The Kinder to Grade 4 campus is on a  site at Kingston Beach, just a five-minute drive from the  central business district, and a further 15 minutes drive from Tasmania's capital, Hobart. Alongside the Kingston campus is the Parish Church, Christ the Priest, serving the needs of both the college and broader community.

Huntingfield

The Grade 5 to 10 campus is situated at Huntingfield and was constructed during the years from 2008 - 2012 after Archbishop Adrian Doyle's acceptance of the school's proposal to extend into a Middle/Secondary School in 2007.The campus is now home to more than 500 students each day, and boasts exemplary performance in both academics and athletics.

Vision
The college's stated vision is to provide a caring and supportive environment, where students are encouraged to grow in faith within a Catholic community and to develop their potential.

History
St Aloysius Catholic College, founded in 1960 by the Sisters of Charity as St Aloysius Primary School, catered for Kindergarten to Grade 6 until 2009, when the educational capacity began expanding to cater for Grades 7 -10. The Sisters conducted the school until 2001.

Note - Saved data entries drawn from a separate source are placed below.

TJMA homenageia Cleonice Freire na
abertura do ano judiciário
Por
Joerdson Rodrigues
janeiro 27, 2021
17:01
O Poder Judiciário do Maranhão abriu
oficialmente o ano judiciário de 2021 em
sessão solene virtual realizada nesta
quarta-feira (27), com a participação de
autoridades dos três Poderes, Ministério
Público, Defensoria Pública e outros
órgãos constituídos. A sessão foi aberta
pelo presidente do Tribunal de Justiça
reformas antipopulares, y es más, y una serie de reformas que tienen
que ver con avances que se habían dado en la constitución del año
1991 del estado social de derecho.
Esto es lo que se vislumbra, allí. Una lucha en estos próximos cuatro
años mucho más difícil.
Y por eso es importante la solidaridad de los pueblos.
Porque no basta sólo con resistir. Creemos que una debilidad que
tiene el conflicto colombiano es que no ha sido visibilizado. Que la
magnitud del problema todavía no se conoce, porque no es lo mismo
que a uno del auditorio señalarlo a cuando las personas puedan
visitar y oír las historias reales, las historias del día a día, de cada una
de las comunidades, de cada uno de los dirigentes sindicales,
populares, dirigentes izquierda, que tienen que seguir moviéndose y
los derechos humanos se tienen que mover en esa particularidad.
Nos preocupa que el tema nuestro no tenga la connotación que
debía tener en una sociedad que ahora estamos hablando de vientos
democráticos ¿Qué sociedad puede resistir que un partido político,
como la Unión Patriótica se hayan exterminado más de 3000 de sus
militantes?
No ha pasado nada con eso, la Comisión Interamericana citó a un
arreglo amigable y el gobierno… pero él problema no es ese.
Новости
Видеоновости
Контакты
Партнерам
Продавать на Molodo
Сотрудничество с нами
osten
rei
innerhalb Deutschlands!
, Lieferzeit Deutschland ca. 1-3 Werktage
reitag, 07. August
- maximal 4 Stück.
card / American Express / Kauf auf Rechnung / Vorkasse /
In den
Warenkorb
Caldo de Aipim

In 2007, the Archbishop of Hobart, Adrian Doyle, gave approval for the primary school to extend its educational program to include Grades 7 -10 and for St Aloysius School to become St Aloysius Catholic College. The introduction of the Grades 5 -10 facilities at the Huntingfield Campus began in 2009.

The Kindergarten to Grade 4 Kingston Campus had its educational provision enhanced with the construction of the Sisters of Charity Centre, a large ominous multi-purpose facility, and an extension to provide extra learning areas for Kindergarten staff and students.  Further developments took place in early 2015.

After the Sisters of Charity handed leadership over of the school, Janine O’Hea was the first lay Principal. Elaine Doran succeed her. She was the first principal of the school as a college and responsible for the building of the Huntingfield Campus. Mr Joe Sandric and Mr Brendan Gill, Elaine Doran’s deputies, took over the leadership of the college as co-principals after her retirement. This saw the college continue its impressive reputation for excellent teaching and learning.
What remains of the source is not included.